American temperance activist (1871–1952)

Ida B. Wise ( Wise; after adoption, Speakman; after first marriage, Wise; after second marriage, Smith; July 3, 1871 – February 16, 1952) was an American temperance activist, best known as the primary author of the Sheppard Bill in 1916 that imposed prohibition on Washington, D.C. She was a member of the Disciples of Christ, and was ordained as a minister, but she never served as a pastor to a congregation. She served as president of the Iowa Woman's Christian Temperance Union (WCTU) before being elected president of the national WCTU.

==Early years and education==

Ida Belle Wise was born in Philadelphia and raised in Hamburg, Iowa. After her father's death and mother's remarriage, she was adopted by her stepfather and took the surname Speakman.

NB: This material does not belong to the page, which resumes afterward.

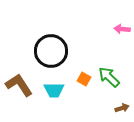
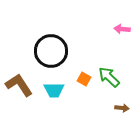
brown arrow: rotated 24 degrees clockwise
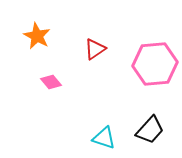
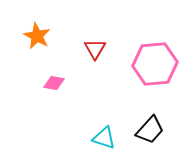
red triangle: rotated 25 degrees counterclockwise
pink diamond: moved 3 px right, 1 px down; rotated 40 degrees counterclockwise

She graduated from the University of Nebraska.

==Career==
After completing her education, she taught for fourteen years.
Wise joined the WCTU in 1891. By 1900, she was a district president in the Iowa WCTU. In 1913, she became president of the Iowa WCTU. She served as president of the Iowa WCTU for 20 years In 1930 before becoming president of the national WCTU.

President Herbert Hoover appointed her to the White House Conference on Child Health and Protection. In 1940, Wise was appointed by President Franklin Roosevelt to the White House Conference on Children in a Democracy.

Wise married twice. In 1889, she married James A. Wise. The couple had one son who lived to adulthood. After the death of her first husband in 1892, Wise married Malcolm Smith in 1912. She is known as both Ida B. Wise and Ida B. Wise Smith.

A member of the Disciples of Christ, Wise taught Sunday school from the age of 12. In 1923, she was ordained as a minister, but she never served as a pastor to a congregation.

Although Wise's primary cause was temperance, she also supported women's suffrage and child welfare work. Beginning in 1933, she served as editor-in-chief of National WCTU's The Union Signal. She was a semi-vegetarian.

Wise was inducted into the Iowa Women's Hall of Fame in 1977.